Leave the pictures out. Transcribe exactly every line from the start of the records through the one containing "de 10h a 14h.".
+--
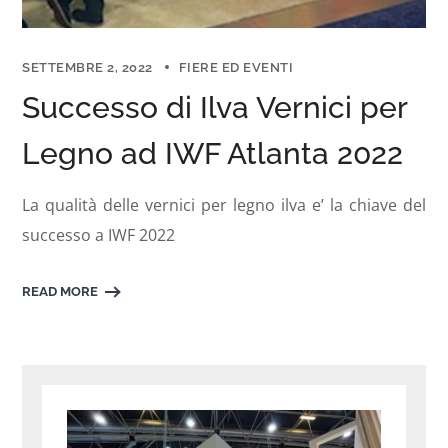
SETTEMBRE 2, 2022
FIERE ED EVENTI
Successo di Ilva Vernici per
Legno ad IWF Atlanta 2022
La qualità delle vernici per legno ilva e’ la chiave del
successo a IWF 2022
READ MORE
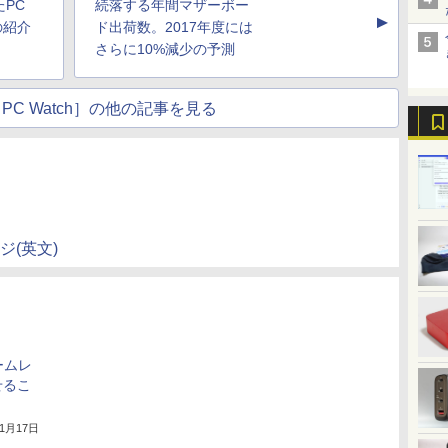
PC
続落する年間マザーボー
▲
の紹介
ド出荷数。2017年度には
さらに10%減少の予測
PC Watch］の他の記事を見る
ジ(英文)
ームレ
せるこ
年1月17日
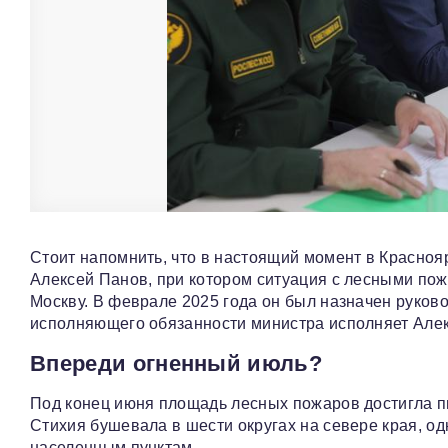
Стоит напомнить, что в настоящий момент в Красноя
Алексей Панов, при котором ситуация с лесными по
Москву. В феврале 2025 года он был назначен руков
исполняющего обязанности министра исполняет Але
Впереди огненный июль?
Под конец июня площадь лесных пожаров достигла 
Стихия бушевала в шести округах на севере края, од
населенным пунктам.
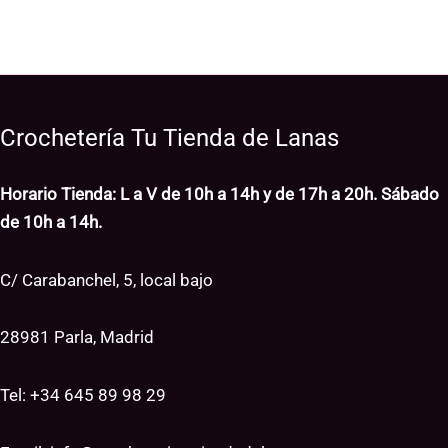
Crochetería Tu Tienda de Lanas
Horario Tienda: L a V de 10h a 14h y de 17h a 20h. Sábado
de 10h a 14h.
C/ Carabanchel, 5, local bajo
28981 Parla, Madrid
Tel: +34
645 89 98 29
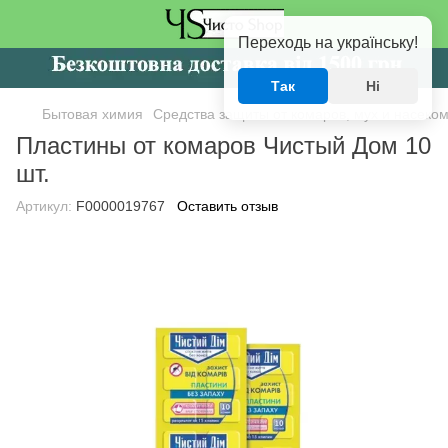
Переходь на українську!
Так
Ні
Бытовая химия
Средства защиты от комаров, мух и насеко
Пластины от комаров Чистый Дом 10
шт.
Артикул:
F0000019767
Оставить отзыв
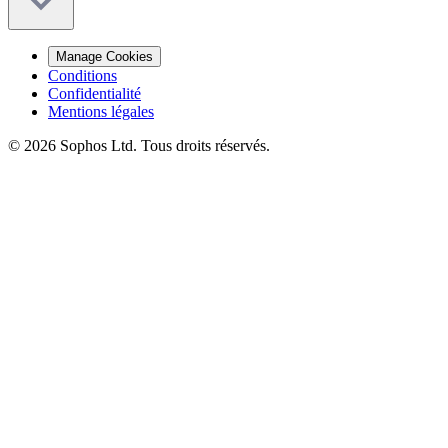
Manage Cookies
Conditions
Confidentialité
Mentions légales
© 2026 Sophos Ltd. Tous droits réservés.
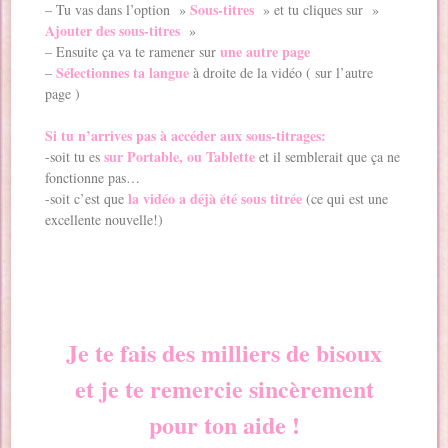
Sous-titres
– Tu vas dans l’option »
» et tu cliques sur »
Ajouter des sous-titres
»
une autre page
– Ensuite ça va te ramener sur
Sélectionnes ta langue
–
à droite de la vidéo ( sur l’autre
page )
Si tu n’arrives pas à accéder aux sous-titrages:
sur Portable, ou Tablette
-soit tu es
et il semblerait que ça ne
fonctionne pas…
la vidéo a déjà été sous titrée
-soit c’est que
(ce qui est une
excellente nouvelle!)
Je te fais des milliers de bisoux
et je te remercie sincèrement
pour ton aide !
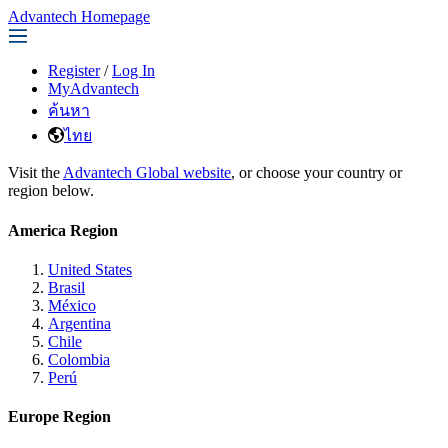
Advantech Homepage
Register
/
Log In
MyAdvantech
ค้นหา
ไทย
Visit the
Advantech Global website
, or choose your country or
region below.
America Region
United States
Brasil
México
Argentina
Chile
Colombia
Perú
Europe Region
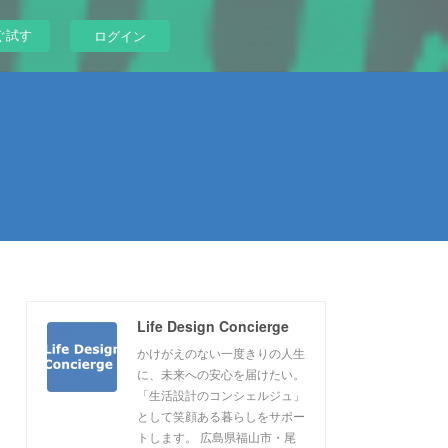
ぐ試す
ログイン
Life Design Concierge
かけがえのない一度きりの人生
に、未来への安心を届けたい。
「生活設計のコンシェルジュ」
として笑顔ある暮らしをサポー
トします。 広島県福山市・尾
+--
Exercise result »
SETTEMBRE 2, 2022
FIERE ED EVENTI
Successo di Ilva Vernici per
Legno ad IWF Atlanta 2022
La qualità delle vernici per legno ilva e’ la chiave del
successo a IWF 2022
READ MORE
PC
続落する年間マザーボー
▲
の紹介
ド出荷数。2017年度には
さらに10%減少の予測
PC Watch］の他の記事を見る
ジ(英文)
ームレ
せるこ
年1月17日
Стоит напомнить, что в настоящий момент в Красноя
Алексей Панов, при котором ситуация с лесными по
Москву. В феврале 2025 года он был назначен руков
исполняющего обязанности министра исполняет Але
Впереди огненный июль?
Под конец июня площадь лесных пожаров достигла 
Стихия бушевала в шести округах на севере края, од
населенным пунктам.
Crochetería Tu Tienda de Lanas
Horario Tienda: L a V de 10h a 14h y de 17h a 20h. Sábado
de 10h a 14h.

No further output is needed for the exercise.